Viernes, 15 de Agosto de 2008

Filtrar noticias a un medio: 300.500 euros

Economía diseña una norma que ve infracción muy grave facilitar datos relevantes de cotizadas a periodistas concretos

ANA TUDELA ·15/08/2008 - 22:54h

El Ministerio de Economía ha diseñado un antídoto contra la tentación de contar a medios de comunicación objetivos y cifras de la empresa en la que se trabaja si esta cotiza en bolsa. Convertirse en el garganta profunda de un periodista puede acabar costando a un administrador o directivo de una cotizada una multa de hasta 300.500 euros, así como la suspensión e inhabilitación del cargo.

La firma en sí también corre el riesgo de ser sancionada si "comunica información relevante de forma selectiva" a "periodistas y, en general, profesionales de los medios", antes de ponerla en conocimiento del mercado. La infracción se considerará grave o muy grave dependiendo del efecto que la información filtrada pueda tener en la cotización.Así lo recoge el Proyecto de Orden que ha elaborado la Dirección General del Tesoro y Política Financiera, dependiente de Economía, para desarrollar el artículo 82 de la Ley del Mercado de Valores.Se coloca así a los profesionales de los medios al mismo nivel de riesgo que si se comunica una información relevante a "determinados inversores o accionistas, tengan o no una participación significativa en el capital de la entidad" y a los "analistas de inversiones".

El proyecto de orden endurece el espíritu de la propia Ley del Mercado de Valores, que habla de que la comunicación al árbitro bursátil "deberá hacerse simultáneamente a su difusión por cualquier otro medio".

En el caso de las empresas, de considerarse infracción muy grave, puede suponer una multa de hasta el 5% de los recursos propios o 600.000 euros. La compañía puede ver además suspendidas o limitadas sus actividades en los mercados de valores durante cinco años o excluidos sus títulos de cotización.

El intento frustrado de Conthe

Antes incluso de que una página empiece a llenarse de letras, alguien enterado de la información se ha comunicado con el periodista, ya sea a través de una rueda de prensa, un comunicado, una entrevista o la llamada inquietante de un desconocido con voz metálica.
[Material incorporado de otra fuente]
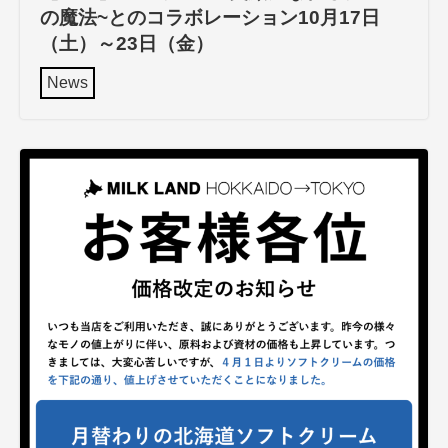
の魔法~とのコラボレーション10月17日
（土）～23日（金）
News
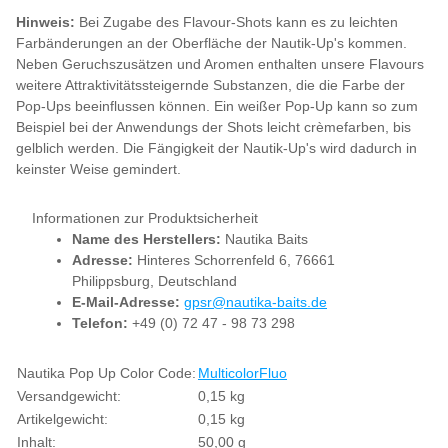
Hinweis:
Bei Zugabe des Flavour-Shots kann es zu leichten
Farbänderungen an der Oberfläche der Nautik-Up's kommen.
Neben Geruchszusätzen und Aromen enthalten unsere Flavours
weitere Attraktivitätssteigernde Substanzen, die die Farbe der
Pop-Ups beeinflussen können. Ein weißer Pop-Up kann so zum
Beispiel bei der Anwendungs der Shots leicht crèmefarben, bis
gelblich werden. Die Fängigkeit der Nautik-Up's wird dadurch in
keinster Weise gemindert.
Informationen zur Produktsicherheit
Name des Herstellers:
Nautika Baits
Adresse:
Hinteres Schorrenfeld 6, 76661
Philippsburg, Deutschland
E-Mail-Adresse:
gpsr@nautika-baits.de
Telefon:
+49 (0) 72 47 - 98 73 298
Produkteigenschaft
Wert
Nautika Pop Up Color Code:
Multicolor
Fluo
Versandgewicht:
0,15 kg
Artikelgewicht:
0,15
kg
Inhalt:
50,00 g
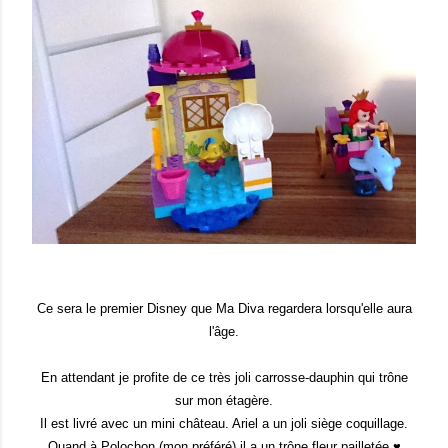
Ce sera le premier Disney que Ma Diva regardera lorsqu'elle aura
l'âge.
En attendant je profite de ce très joli carrosse-dauphin qui trône
sur mon étagère.
Il est livré avec un mini château. Ariel a un joli siège coquillage.
Quand à Polochon (mon préféré) il a un trône fleur pailletée ♥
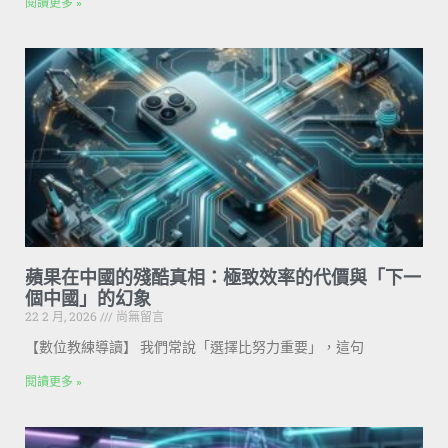
閱讀更多 »
蘋果在中國的殘酷真相：極致效率的代價與「下一
個中國」的幻象
22 2 月, 2026
尚無留言
【數位教練導讀】 我們常說「選擇比努力重要」，這句
閱讀更多 »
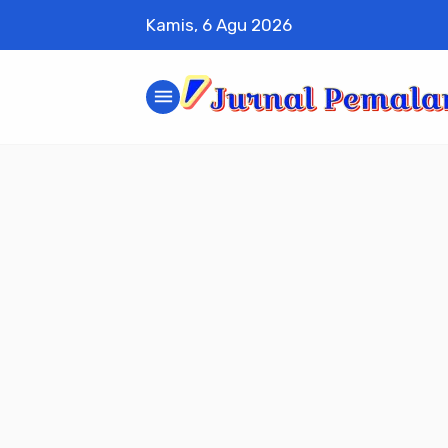
Kamis, 6 Agu 2026
menu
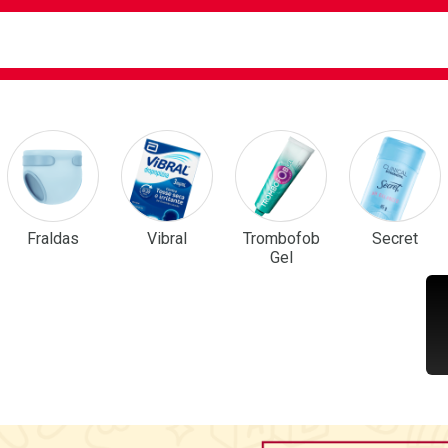
ca
isa?
em Destaque
Fraldas
Vibral
Trombofob
Secret
Gel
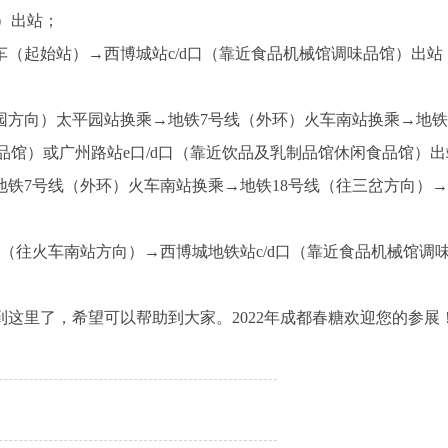
）出站；
车（起始站）→西博城站c/d口（靠近食品机械馆调味品馆）出站
园方向）太平园站换乘→地铁7号线（外环）火车南站换乘→地铁
品馆）或广州路站e口/d口（靠近饮品及乳制品馆休闲食品馆）
地铁7号线（外环）火车南站换乘→地铁18号线（往三岔方向）
达（往火车南站方向）→西博城地铁站c/d口（靠近食品机械馆调
到这里了，希望可以帮助到大家。2022年成都春糖欢迎您的参展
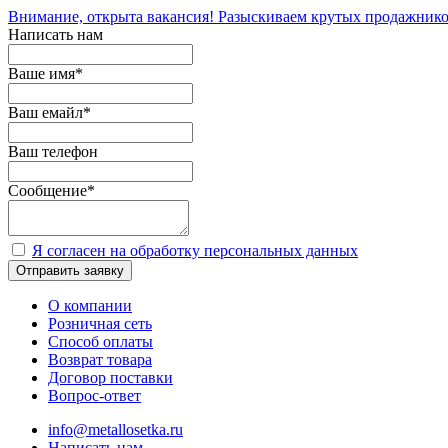
Внимание, открыта вакансия! Разыскиваем крутых продажнико
Написать нам
Ваше имя
*
Ваш емайл
*
Ваш телефон
Сообщение
*
Я согласен на обработку персональных данных
Отправить заявку
О компании
Розничная сеть
Способ оплаты
Возврат товара
Договор поставки
Вопрос-ответ
info@metallosetka.ru
Написать нам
Pero el poder de determinada información para afectar a un valor cotizado ha llevado a los reguladores a buscar una fórmula de control. Lo intentó la carta borrador que Manuel Conthe, entonces presidente de la CNMV, envió a las compañías cotizadas en diciembre de 2005 y que las instaba a comunicar su intención de reunirse con los medios, definir el turno de preguntas y las posibles respuestas para que una respuesta espontánea incluyese información relevante. Diferentes asociaciones de periodistas alertaron de un intento de censura previa y, tras una reunión con la CNMV, lograron que el párrafo desapareciese.

El ministro de Economía entonces y ahora, Pedro Solbes, apoyó en 2005 la propuesta de Conthe argumentando que lo que intentaba era comunicar una práctica existente en los Estados Unidos. Ahora su propio ministerio vuelve a la filosofía del regulador bursátil estadounidense, la SEC. En esa misma línea, el proyecto de norma define otras condiciones para las empresas sobre cómo, qué y cuándo considerar que se debe dar una información relevante.

El presidente de la Asociación de la Prensa, Fernando González Urbaneja, en declaraciones a Europa Press, valoró "positivamente" la orden por estimar que evitará "filtraciones interesadas" en alterar el precio de un título. La medida, comentó, podría evitar informaciones como la que apuntó al interés de un grupo mexicano en el 20% del Popular, que disparó la cotización sin que se haya probado la existencia de dicha sociedad, denominada Blueprime.